Wednesday, May 19, 2010

Papanca and Dependent Origination, Part 2

From Thanissaro Bhikkhu's translation of Paticca-samuppada-vibhanga Sutta: Analysis of Dependent Co-arising

Basic Chain of Dependent origination (also translated as dependent co-arising, co-dependent arising):

And what is dependent co-arising? From ignorance as a requisite condition come fabrications. From fabrications as a requisite condition comes consciousness. From consciousness as a requisite condition comes name-&-form. From name-&-form as a requisite condition come the six sense media. From the six sense media as a requisite condition comes contact. From contact as a requisite condition comes feeling. From feeling as a requisite condition comes craving. From craving as a requisite condition comes clinging/sustenance. From clinging/sustenance as a requisite condition comes becoming.
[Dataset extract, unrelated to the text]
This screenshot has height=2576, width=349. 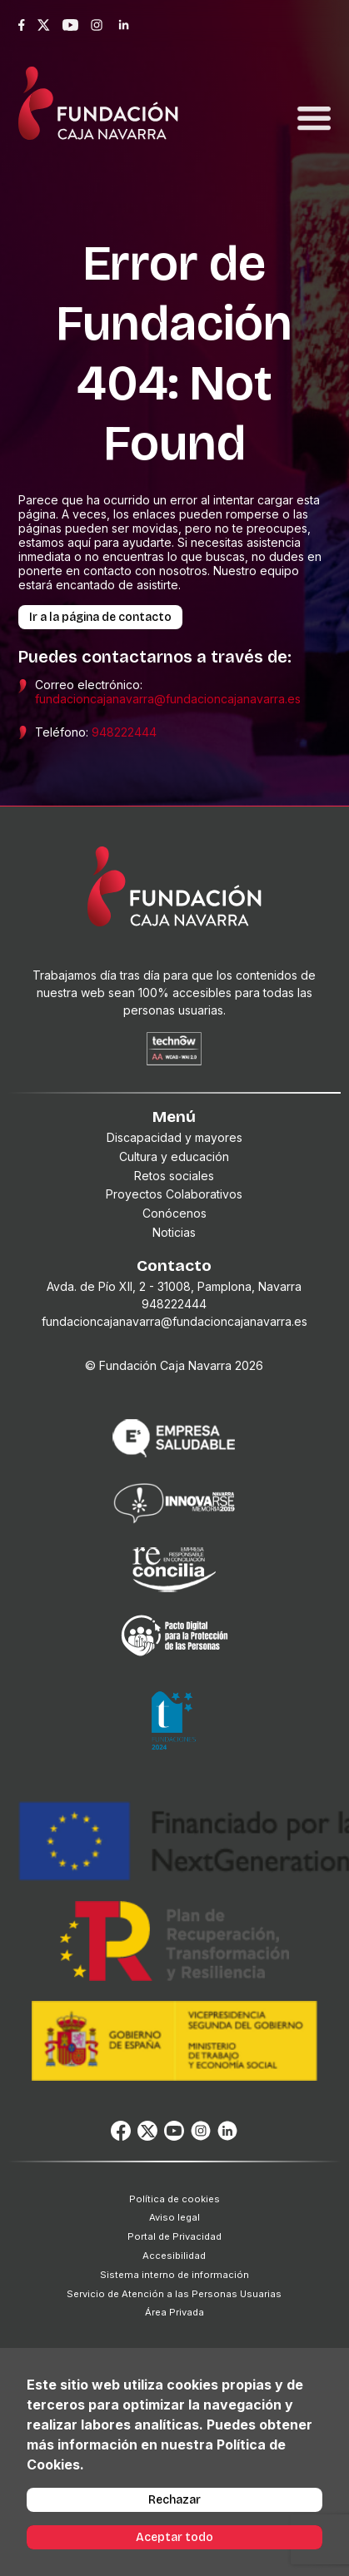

From becoming as a requisite condition comes birth. From birth as a requisite condition, then aging & death, sorrow, lamentation, pain, distress, & despair come into play. Such is the origination of this entire mass of stress & suffering. (SN 12.2)


So:
ignorance-->fabrications
fabrications-->consciousness
consciousness-->namarupa (name and form)
namarupa-->six sense media
six sense media-->contact
contact-->feeling
feeling-->craving
craving-->clinging/sustenance
clinging/sustenance-->becoming
becoming-->birth
birth-->dukkha (aging & death, sorrow, lamentation, pain, distress, despair)

Now, going back to papanca. Here's the sequence that Thanissaro Bhikkhu derives from the Ball of Honey sutta:

contact > feeling > perception > thinking > the perceptions & categories of papañca


So the overlap seems to be the movement from contact (with sense organ) to feeling. In DO, craving comes after feeling. In PAP, perception and thinking (which leads to categorizing) comes after feeling. Craving, I suppose, is a mind state? So both signal the movement from the body to feeling to mind states?

Ah, and in looking back at the entry on defining papanca that "craving" is considered to be one kind of papanca. Says Than Geoff:

The Pali Commentaries define papañca as covering three types of thought: craving, conceit, and views.